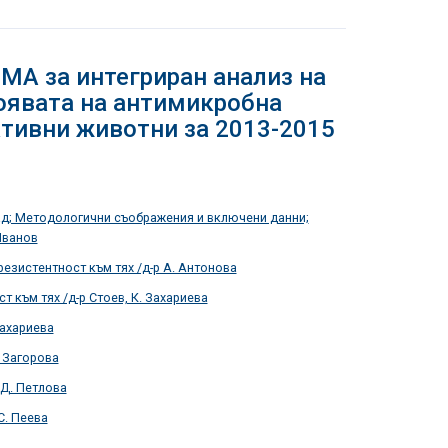
MA за интегриран анализ на
оявата на антимикробна
ктивни животни за 2013-2015
ад; Методологични съображения и включени данни;
Иванов
резистентност към тях /д-р А. Антонова
 към тях /д-р Стоев, К. Захариева
Захариева
. Загорова
 Д. Петлова
С. Пеева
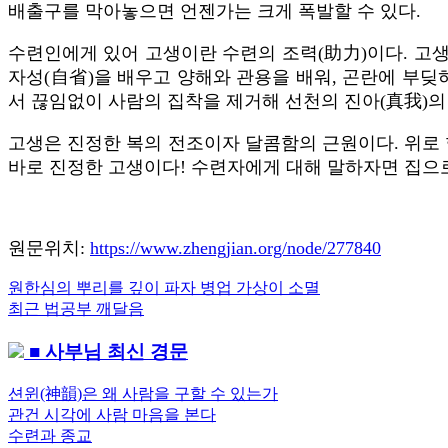
배출구를 막아놓으면 언젠가는 크게 폭발할 수 있다.
수련인에게 있어 고생이란 수련의 조력(助力)이다. 고생
자성(自省)을 배우고 양해와 관용을 배워, 곤란에 부딪
서 끊임없이 사람의 집착을 제거해 선천의 진아(真我)의 
고생은 진정한 복의 전조이자 달콤함의 근원이다. 위로
바로 진정한 고생이다! 수련자에게 대해 말하자면 집으
원문위치:
https://www.zhengjian.org/node/277840
Previous
원한심의 뿌리를 깊이 파자 병업 가상이 소멸
글
Post:
Next
최근 법공부 깨달음
내
Post:
■ 사부님 최신 경문
비
게
션윈(神韻)은 왜 사람을 구할 수 있는가
관건 시각에 사람 마음을 본다
이
수련과 종교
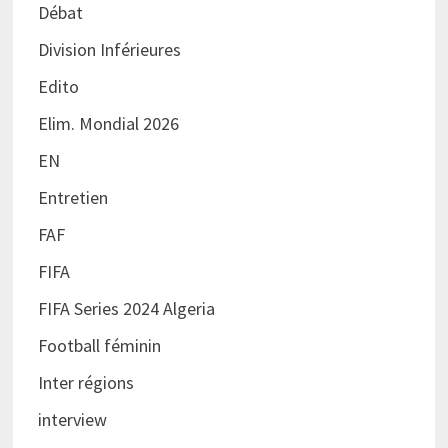
Débat
Division Inférieures
Edito
Elim. Mondial 2026
EN
Entretien
FAF
FIFA
FIFA Series 2024 Algeria
Football féminin
Inter régions
interview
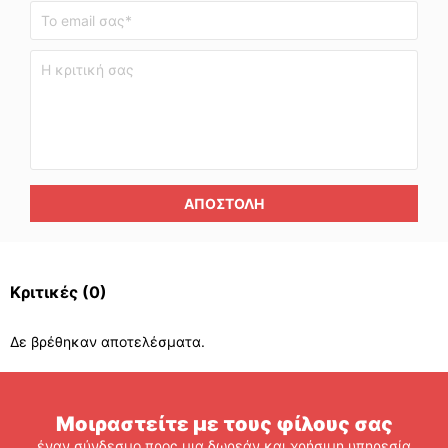
ΑΠΟΣΤΟΛΉ
Κριτικές
(0)
Δε βρέθηκαν αποτελέσματα.
Μοιραστείτε με τους φίλους σας
έναν σύνδεσμο προς μια δωρεάν και χρήσιμη υπηρεσία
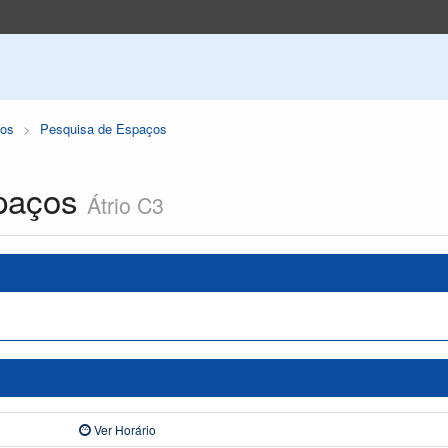
os
Pesquisa de Espaços
paços
Átrio C3
Ver Horário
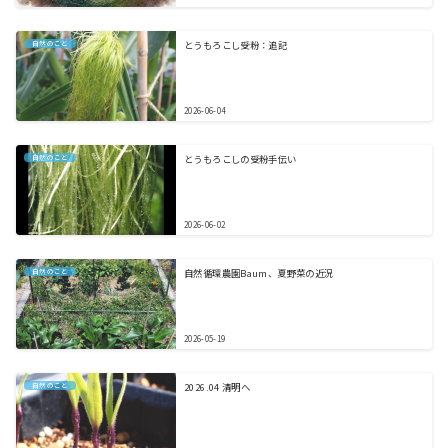
自然のこと
とうもろこし受粉：追記
2026-06-04
自然のこと
とうもろこしの受粉手伝い
2026-06-02
自然のこと
自然循環農園Baum、夏野菜の近況
2026-05-19
自然のこと
2026.04 清明へ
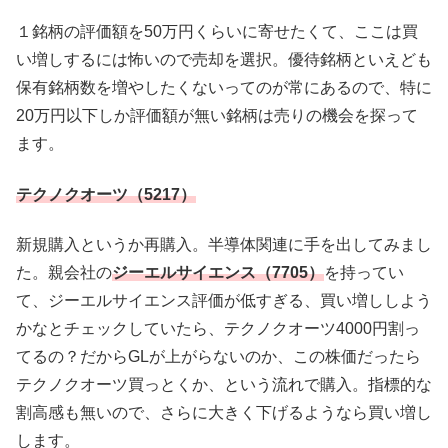
１銘柄の評価額を50万円くらいに寄せたくて、ここは買
い増しするには怖いので売却を選択。優待銘柄といえども
保有銘柄数を増やしたくないってのが常にあるので、特に
20万円以下しか評価額が無い銘柄は売りの機会を探って
ます。
テクノクオーツ（5217）
新規購入というか再購入。半導体関連に手を出してみまし
た。親会社の
ジーエルサイエンス（7705）
を持ってい
て、ジーエルサイエンス評価が低すぎる、買い増ししよう
かなとチェックしていたら、テクノクオーツ4000円割っ
てるの？だからGLが上がらないのか、この株価だったら
テクノクオーツ買っとくか、という流れで購入。指標的な
割高感も無いので、さらに大きく下げるようなら買い増し
します。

* * *

- **What is expected**
Please write out the whole listing exactly, but not the pictures in it.

- **Response to this exercise**
MA за интегриран анализ на
оявата на антимикробна
ктивни животни за 2013-2015
ад; Методологични съображения и включени данни;
Иванов
резистентност към тях /д-р А. Антонова
 към тях /д-р Стоев, К. Захариева
Захариева
. Загорова
 Д. Петлова
С. Пеева
배출구를 막아놓으면 언젠가는 크게 폭발할 수 있다.
수련인에게 있어 고생이란 수련의 조력(助力)이다. 고생
자성(自省)을 배우고 양해와 관용을 배워, 곤란에 부딪
서 끊임없이 사람의 집착을 제거해 선천의 진아(真我)의 
고생은 진정한 복의 전조이자 달콤함의 근원이다. 위로
바로 진정한 고생이다! 수련자에게 대해 말하자면 집으
원문위치:
https://www.zhengjian.org/node/277840
Previous
원한심의 뿌리를 깊이 파자 병업 가상이 소멸
글
Post:
Next
최근 법공부 깨달음
내
Post:
■ 사부님 최신 경문
비
게
션윈(神韻)은 왜 사람을 구할 수 있는가
관건 시각에 사람 마음을 본다
이
수련과 종교
Débat
Division Inférieures
Edito
Elim. Mondial 2026
EN
Entretien
FAF
FIFA
FIFA Series 2024 Algeria
Football féminin
Inter régions
interview
ΑΠΟΣΤΟΛΉ
Κριτικές
(0)
Δε βρέθηκαν αποτελέσματα.
Μοιραστείτε με τους φίλους σας
έναν σύνδεσμο προς μια δωρεάν και χρήσιμη υπηρεσία
os
Pesquisa de Espaços
paços
Átrio C3
Ver Horário
自然のこと
とうもろこし受粉：追記
2026-06-04
自然のこと
とうもろこしの受粉手伝い
2026-06-02
自然のこと
自然循環農園Baum、夏野菜の近況
2026-05-19
自然のこと
2026.04 清明へ
１銘柄の評価額を50万円くらいに寄せたくて、ここは買
い増しするには怖いので売却を選択。優待銘柄といえども
保有銘柄数を増やしたくないってのが常にあるので、特に
20万円以下しか評価額が無い銘柄は売りの機会を探って
ます。
テクノクオーツ（5217）
新規購入というか再購入。半導体関連に手を出してみまし
た。親会社の
ジーエルサイエンス（7705）
を持ってい
て、ジーエルサイエンス評価が低すぎる、買い増ししよう
かなとチェックしていたら、テクノクオーツ4000円割っ
てるの？だからGLが上がらないのか、この株価だったら
テクノクオーツ買っとくか、という流れで購入。指標的な
割高感も無いので、さらに大きく下げるようなら買い増し
します。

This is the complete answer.